These systems of course interact: more road building may attract transit riders to cars, while those additional drivers pay gas taxes and generate more roads.

One might ask whether positive feedback systems converge or diverge. The answer is "it depends on the system", and in particular where or when in the system you observe. There might be some point where no matter how many additional roads you built, there would be no more traffic demand, as everyone already consumes as much travel as they want to. We have yet to reach that point for roads, but on the other hand, we have for lots of goods. If you live in most parts of the United States, the price of water at your house probably does not affect how much you drink, and a lower price for tap water would not increase your rate of ingestion. You might use substitutes if their prices were lower (or tap water were costlier), e.g. bottled water. Price might affect other behaviors such as lawn watering and car washing though.

### Examples of Feedback Systems

We explore a few examples related to urban growth, accessibility, electric vehicle adoption, and urban transit.

Traffic congestion and Travel Demand (-) An example of a negative feedback system is Traffic Congestion and Traffic Demand. More congestion limits demand, but more demand creates more congestion.

Bus Bunching (+) An example of a positive feedback system is Bus bunching. Buses operating with high frequency tend to bunch. A lead bus picks up passengers, each passenger makes the bus slower. As the bus approaches the next stop, there are more passengers waiting. The following bus in contrast gets faster as there are fewer and fewer passengers waiting at each stop, since the previous bus is later and gets more boardings. Eventually the buses bunch together. This simulation illustrates and explains the phenomenon.

Agglomeration Economies and City Growth (+) Economists have sought to understand why cities grow and why large cities seem to be at an advantage relative to others. One explanation that has received much attention emphasizes the role of agglomeration economies in facilitating and sustaining city growth. The clustering of firms and workers in cities generates positive externalities by allowing for labor market pooling, input sharing, and knowledge spillovers. (Rosenthal & Strange 2004)

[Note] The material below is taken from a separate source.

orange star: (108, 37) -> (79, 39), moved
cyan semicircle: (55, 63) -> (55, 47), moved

Accessibility and Land Value (+)

Accessibility and land value comprise a positive feedback system. Where land is expensive, it is developed more intensively. Where it is more intensively developed, there are more activities and destinations that can be reached in a given time. Where there are more activities, accessibility is higher. Where accessibility is higher, land is more expensive.

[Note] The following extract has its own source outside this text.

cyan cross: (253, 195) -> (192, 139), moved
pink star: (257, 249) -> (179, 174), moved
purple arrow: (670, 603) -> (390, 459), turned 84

Gas tax and electric vehicle usage

Gas Tax and Electric Vehicle Usage (+) Imagine all gasoline vehicle users pay for all transportation costs. Imagine total expenses are \$100,000,000 and the total number of users are 1,000,000, traveling 10,000 miles per year (for a total travel of 10,000,000,000 miles per year, at a cost of \$0.01/mile), and all gasoline powered cars get 30 MPG. In that case, if all vehicles are gasoline powered, the gas tax will be \$0.30/gallon (or \$0.01/mile), in line with current costs. Now imagine, only half of all cars pay the gas tax, the tax jumps to \$0.60 to cover costs, still quite tolerable, but as the gas tax rises, the number of gasoline powered cars should be expected to fall. The following image shows the expected gas tax based on the above assumptions with a varying number of gasoline powered cars on the road. Note especially this is a log-log scale. At 50,000 cars with gasoline engines (95% non-gasoline powered), the tax jumps to \$6.00 per gallon (above European levels), but the last car has to pay \$300,000 per gallon. The move away from the gas tax is a positive feedback system that will accelerate. A replacement may be required.

Urban Transit (The "Mohring Effect") (+) Fixed-route urban transit networks also have the potential to exhibit characteristics of a positive feedback system through a process known as the "Mohring effect". Since the costs facing users of public transit services include elements such as the user's time, which has a fixed component to account for time spent waiting for a bus or train, it can be shown that at higher levels of demand waiting times decrease due to more frequent service. This, in turn, makes public transit more attractive. Thus, the setting of marginal cost fares should take into account relevant user time costs in order to achieve optimality. The Mohring effect may provide an efficiency rationale for the subsidization of some urban transit services.

The Mohring effect may arise through the provision of more frequent service on a single route, as described above, and also in a network setting. For example, if the density of routes in a network are increased, the time costs faced by users in accessing the nearest stop will decrease, again reducing the total cost of a trip.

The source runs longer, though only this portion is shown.